Scipy Multinomial Probability Mass Function is almost always 0.0

58 views Asked by At

To calculate the probability for categorical features, I was told to use the Multinoulli distribution, which is supposedly a special case of the multinomial distribution, where the number of trials is 1.

I was given some probabilities for 10 different categories:

p = [0.14285714 0.11428571 0.14285714 0.08571429 0.11428571 0.05714286 0.14285714 0.02857143 0.11428571 0.05714286]

And told to calculate the pmf using the following as my input [0,1,2,3,4,5,6,7,8,9].

However, when I tried this using the pmf of SciPy's multinomial distribution, I always got a result of 0.0. Playing around with different values for n, I noticed that the only time I get a number other than 0.0, is if n happens to be the sum of the values of my outcomes in x. And when I checked the documentation, coincidentally in all examples n is indeed the sum of the values.

I think I am fundamentally misunderstanding something here. What is the point of having a parameter n when apparently there is only one sensible value for it? And why would it be the sum of the values of my categories? The way the multinomial distribution was presented to me, I thought these were just names, labels, like the 0th category, the 1st category, etc. Summing them up makes no sense to me.

SciPy documentation

1

There are 1 answers

0
Matt Haberland On

And when I checked the documentation, coincidentally in all examples n is indeed the sum of the values.

It is not a coincidence.

I think I am fundamentally misunderstanding something here. What is the point of having a parameter n when apparently there is only one sensible value for it?

n, the number of trials, can have any non-negative value. And the sum of your observation vector can be any value - but you'll only get a nontrivial PMF if the sum of your observation vector equals n. (I'll try to address the point of having this parameter at the end.)
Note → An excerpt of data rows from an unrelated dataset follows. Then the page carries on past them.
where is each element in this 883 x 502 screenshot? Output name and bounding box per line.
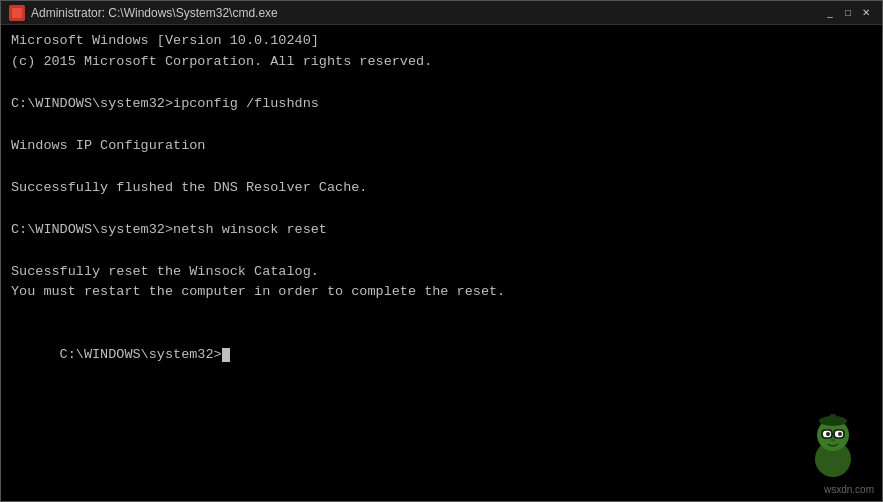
close-button[interactable]: ✕ <box>858 5 874 21</box>
console-line-empty <box>11 241 872 262</box>
console-line: Sucessfully reset the Winsock Catalog. <box>11 262 872 283</box>
maximize-button[interactable]: □ <box>840 5 856 21</box>
minimize-button[interactable]: _ <box>822 5 838 21</box>
console-line: C:\WINDOWS\system32>netsh winsock reset <box>11 220 872 241</box>
console-line: Microsoft Windows [Version 10.0.10240] <box>11 31 872 52</box>
svg-point-3 <box>829 414 837 422</box>
mascot-image <box>798 401 868 481</box>
svg-point-6 <box>826 432 830 436</box>
console-prompt-line: C:\WINDOWS\system32> <box>11 324 872 387</box>
console-prompt: C:\WINDOWS\system32> <box>60 347 222 362</box>
console-output[interactable]: Microsoft Windows [Version 10.0.10240] (… <box>1 25 882 501</box>
svg-point-11 <box>831 439 835 442</box>
console-line-empty <box>11 115 872 136</box>
window-icon <box>9 5 25 21</box>
window-title: Administrator: C:\Windows\System32\cmd.e… <box>31 6 816 20</box>
svg-point-7 <box>838 432 842 436</box>
console-line: Windows IP Configuration <box>11 136 872 157</box>
console-line-empty <box>11 199 872 220</box>
title-bar: Administrator: C:\Windows\System32\cmd.e… <box>1 1 882 25</box>
watermark-text: wsxdn.com <box>824 484 874 495</box>
console-line: C:\WINDOWS\system32>ipconfig /flushdns <box>11 94 872 115</box>
console-line: You must restart the computer in order t… <box>11 282 872 303</box>
console-line-empty <box>11 73 872 94</box>
console-line-empty <box>11 303 872 324</box>
cmd-window: Administrator: C:\Windows\System32\cmd.e… <box>0 0 883 502</box>
window-controls[interactable]: _ □ ✕ <box>822 5 874 21</box>
console-line-empty <box>11 157 872 178</box>
cursor-blink <box>222 348 230 362</box>
console-line: (c) 2015 Microsoft Corporation. All righ… <box>11 52 872 73</box>
console-line: Successfully flushed the DNS Resolver Ca… <box>11 178 872 199</box>
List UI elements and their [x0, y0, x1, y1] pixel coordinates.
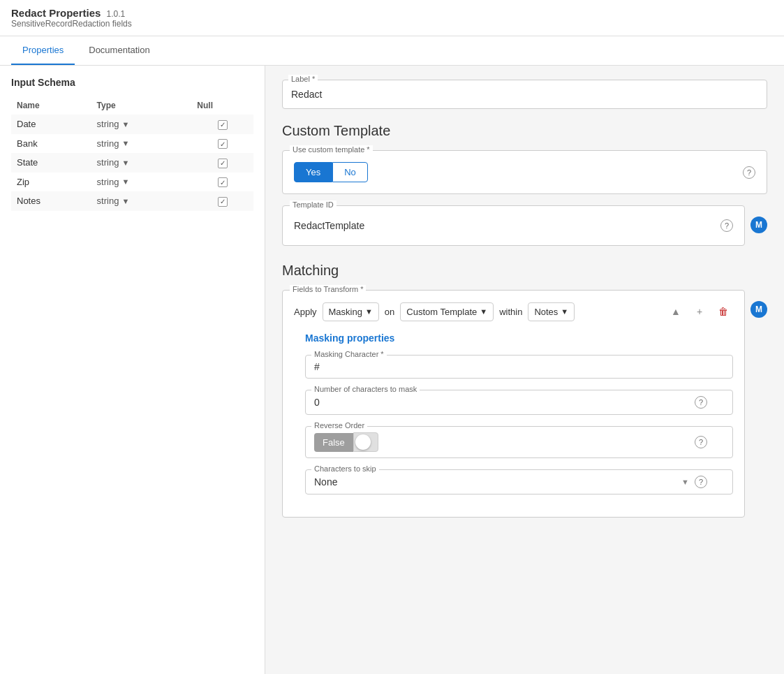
template-id-m-badge[interactable]: M [750, 217, 767, 233]
masking-char-input[interactable] [314, 361, 707, 372]
row-name: Notes [11, 191, 91, 211]
null-checkbox[interactable]: ✓ [218, 197, 228, 207]
masking-properties-container: Masking properties Masking Character * N… [294, 332, 733, 494]
template-id-help-icon[interactable]: ? [720, 219, 733, 232]
type-dropdown-icon[interactable]: ▼ [121, 139, 129, 147]
schema-table: Name Type Null Date string ▼ ✓ Bank [11, 96, 253, 211]
masking-value: Masking [329, 307, 362, 317]
use-template-help-icon[interactable]: ? [743, 166, 755, 179]
fields-transform-legend: Fields to Transform * [290, 285, 366, 293]
row-type: string ▼ [91, 134, 192, 154]
add-transform-button[interactable]: + [690, 302, 709, 321]
content-area: Label * Custom Template Use custom templ… [265, 66, 784, 674]
matching-title: Matching [282, 263, 767, 279]
chars-skip-row: Characters to skip None Letters Numbers … [305, 469, 733, 494]
toggle-yes[interactable]: Yes [294, 162, 332, 182]
null-checkbox[interactable]: ✓ [218, 177, 228, 187]
on-label: on [385, 307, 394, 317]
row-null: ✓ [191, 134, 253, 154]
type-dropdown-icon[interactable]: ▼ [121, 159, 129, 167]
app-title: Redact Properties 1.0.1 [11, 7, 125, 19]
row-type: string ▼ [91, 115, 192, 134]
null-checkbox[interactable]: ✓ [218, 120, 228, 130]
template-id-group: Template ID ? [282, 205, 745, 246]
move-up-button[interactable]: ▲ [666, 302, 686, 321]
row-null: ✓ [191, 115, 253, 134]
row-null: ✓ [191, 191, 253, 211]
row-type: string ▼ [91, 191, 192, 211]
masking-dropdown[interactable]: Masking ▼ [323, 302, 379, 321]
chars-skip-select-input[interactable]: None Letters Numbers Special [314, 476, 689, 488]
masking-arrow-icon: ▼ [365, 307, 373, 316]
num-chars-wrapper: Number of characters to mask ? [305, 390, 733, 415]
chars-skip-select[interactable]: None Letters Numbers Special [314, 476, 689, 488]
null-checkbox[interactable]: ✓ [218, 159, 228, 168]
fields-transform-row: Fields to Transform * Apply Masking ▼ on… [282, 290, 767, 532]
custom-template-value: Custom Template [406, 307, 477, 317]
type-dropdown-icon[interactable]: ▼ [121, 120, 129, 129]
app-subtitle: SensitiveRecordRedaction fields [11, 19, 773, 29]
masking-character-row: Masking Character * [305, 355, 733, 379]
row-null: ✓ [191, 153, 253, 173]
reverse-order-help-icon[interactable]: ? [695, 436, 707, 448]
tabs-bar: Properties Documentation [0, 36, 784, 66]
table-row: Notes string ▼ ✓ [11, 191, 253, 211]
delete-transform-button[interactable]: 🗑 [713, 302, 733, 321]
chars-skip-legend: Characters to skip [311, 464, 379, 473]
notes-arrow-icon: ▼ [561, 307, 568, 316]
template-id-row: Template ID ? M [282, 205, 767, 263]
toggle-no[interactable]: No [332, 162, 368, 182]
type-dropdown-icon[interactable]: ▼ [121, 177, 129, 186]
custom-template-dropdown[interactable]: Custom Template ▼ [400, 302, 494, 321]
use-custom-template-group: Use custom template * Yes No ? [282, 150, 767, 194]
toggle-knob [355, 434, 371, 450]
custom-template-title: Custom Template [282, 123, 767, 139]
use-template-toggle: Yes No [294, 162, 368, 182]
chars-skip-wrapper: Characters to skip None Letters Numbers … [305, 469, 733, 494]
notes-dropdown[interactable]: Notes ▼ [528, 302, 575, 321]
notes-value: Notes [534, 307, 558, 317]
num-chars-row: Number of characters to mask ? [305, 390, 733, 415]
chars-skip-help-icon[interactable]: ? [695, 476, 707, 488]
row-name: Bank [11, 134, 91, 154]
tab-documentation[interactable]: Documentation [77, 36, 161, 65]
col-null: Null [191, 96, 253, 115]
masking-props-title: Masking properties [305, 332, 733, 344]
null-checkbox[interactable]: ✓ [218, 139, 228, 149]
tab-properties[interactable]: Properties [11, 36, 75, 65]
row-null: ✓ [191, 173, 253, 192]
masking-char-legend: Masking Character * [311, 350, 387, 358]
within-label: within [499, 307, 522, 317]
label-input[interactable] [291, 86, 758, 103]
app-title-text: Redact Properties [11, 7, 101, 19]
fields-transform-group: Fields to Transform * Apply Masking ▼ on… [282, 290, 745, 518]
reverse-order-wrapper: Reverse Order False ? [305, 426, 733, 458]
reverse-order-row: Reverse Order False ? [305, 426, 733, 458]
matching-m-badge[interactable]: M [750, 301, 767, 318]
template-id-legend: Template ID [290, 200, 336, 209]
row-type: string ▼ [91, 153, 192, 173]
col-type: Type [91, 96, 192, 115]
reverse-order-toggle: False [314, 432, 378, 452]
num-chars-legend: Number of characters to mask [311, 385, 420, 393]
row-name: Date [11, 115, 91, 134]
sidebar-title: Input Schema [11, 77, 253, 88]
table-row: Bank string ▼ ✓ [11, 134, 253, 154]
false-button[interactable]: False [314, 433, 353, 452]
template-id-input[interactable] [294, 217, 720, 234]
app-header: Redact Properties 1.0.1 SensitiveRecordR… [0, 0, 784, 36]
main-layout: Input Schema Name Type Null Date string … [0, 66, 784, 674]
transform-config-row: Apply Masking ▼ on Custom Template ▼ wit… [294, 302, 733, 321]
toggle-slider[interactable] [353, 432, 378, 452]
num-chars-help-icon[interactable]: ? [695, 396, 707, 409]
masking-char-wrapper: Masking Character * [305, 355, 733, 379]
num-chars-input[interactable] [314, 397, 695, 408]
type-dropdown-icon[interactable]: ▼ [121, 197, 129, 205]
label-legend: Label * [288, 75, 318, 83]
apply-label: Apply [294, 307, 317, 317]
transform-actions: ▲ + 🗑 [666, 302, 733, 321]
table-row: Zip string ▼ ✓ [11, 173, 253, 192]
row-name: State [11, 153, 91, 173]
reverse-order-legend: Reverse Order [311, 421, 367, 430]
row-type: string ▼ [91, 173, 192, 192]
The way the multinomial distribution was presented to me, I thought these were just names, labels, like the 0th category, the 1st category, etc.

That is correct; they are just categories.

Summing them up makes no sense to me.

The categories themselves are not summed; the numbers of trials in which the categories were observed is summed.


I think I can see the confusion. I'll assume it is not a misunderstanding of the probability distribution itself, just SciPy's need for the parameter n.

To be more concrete, let's take your example. When you ask for the probability mass of x = [0, 1, 2, 3, 4, 5, 6, 7, 8, 9] - 0 observations of category 0, 1 observation of category 1, etc... - you seem to want the multinomial distribution to assume that the number of trials n = 45. It doesn't make that assumption; you have to pass n explicitly. If you pass n=100, say, it is prepared to answer questions about the probabilities involved when you perform 100 trials. The probability mass of observing [0, 1, 2, 3, 4, 5, 6, 7, 8, 9] is zero because it is impossible to make only 45 total observations in 100 trials.

from scipy import stats
p = [0.14285714, 0.11428571, 0.14285714, 0.08571429, 0.11428571, 0.05714286, 0.14285714, 0.02857143, 0.11428571, 0.05714286]
x = [0, 1, 2, 3, 4, 5, 6, 7, 8, 9]
rv = stats.multinomial(n = 100, p=p)
rv.pmf(x)  # 0.0

If you had passed n=45, you would have gotten the result you were looking for.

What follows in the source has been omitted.